#### What you will do
Copy each line of the records below that mentions the word "recuerda".

┄┄┄┄┄┄┄┄┄┄

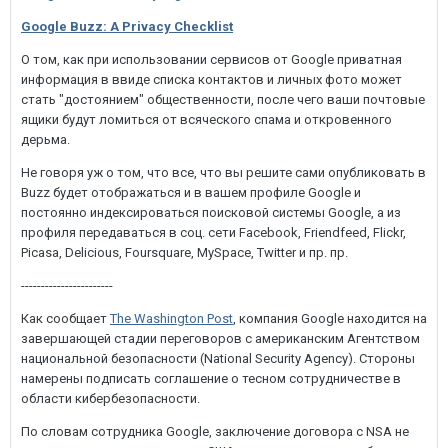
Google Buzz: A Privacy Checklist
О том, как при использовании сервисов от Google приватная
информация в ввиде списка контактов и личных фото может
стать "достоянием" общественности, после чего ваши почтовые
ящики будут ломиться от всяческого спама и откровенного
дерьма.
Не говоря уж о том, что все, что вы решите сами опубликовать в
Buzz будет отображаться и в вашем профиле Google и
постоянно индексироваться поисковой системы Google, а из
профиля передаваться в соц. сети Facebook, Friendfeed, Flickr,
Picasa, Delicious, Foursquare, MySpace, Twitter и пр. пр.
-----------------------
Как сообщает
The Washington Post
, компания Google находится на
завершающей стадии переговоров с американским Агентством
национальной безопасности (National Security Agency). Стороны
намерены подписать соглашение о тесном сотрудничестве в
области кибербезопасности.
По словам сотрудника Google, заключение договора с NSA не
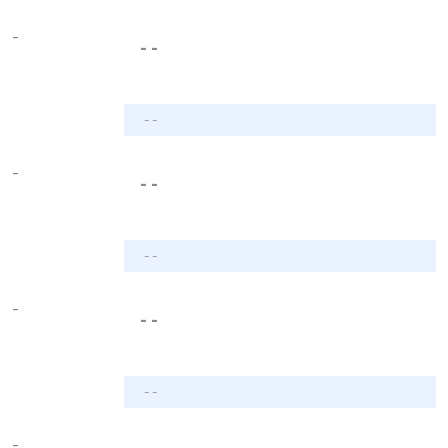
-
- -
- -
-
- -
- -
-
- -
- -
-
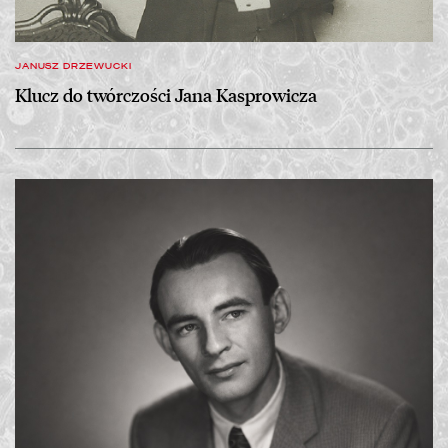
JANUSZ DRZEWUCKI
Klucz do twórczości Jana Kasprowicza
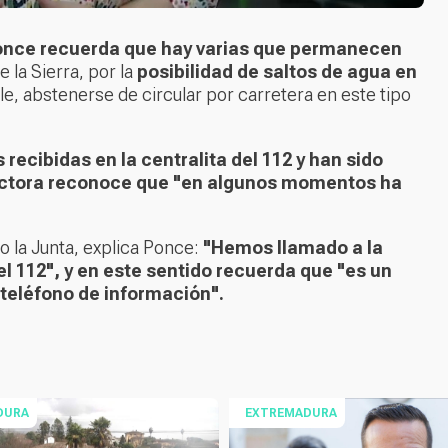
Ponce recuerda que hay varias que permanecen
 la Sierra, por la
posibilidad de saltos de agua en
ble, abstenerse de circular por carretera en este tipo
 recibidas en la centralita del 112 y han sido
ectora reconoce que "en algunos momentos ha
o la Junta, explica Ponce:
"Hemos llamado a la
 112", y en este sentido recuerda que "es un
teléfono de información".
DURA
EXTREMADURA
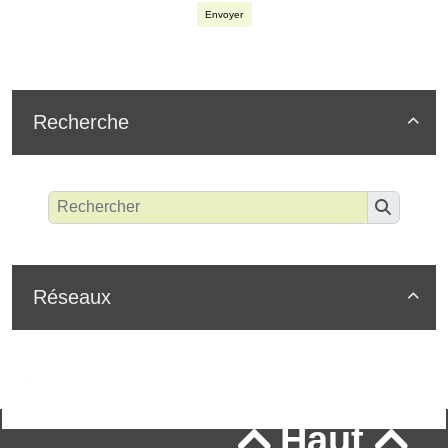
Envoyer
Recherche

Réseaux

Haut



┄┄┄┄┄┄┄┄┄┄

#### Written answer
Ponce recuerda que hay varias que permanecen
 112", y en este sentido recuerda que "es un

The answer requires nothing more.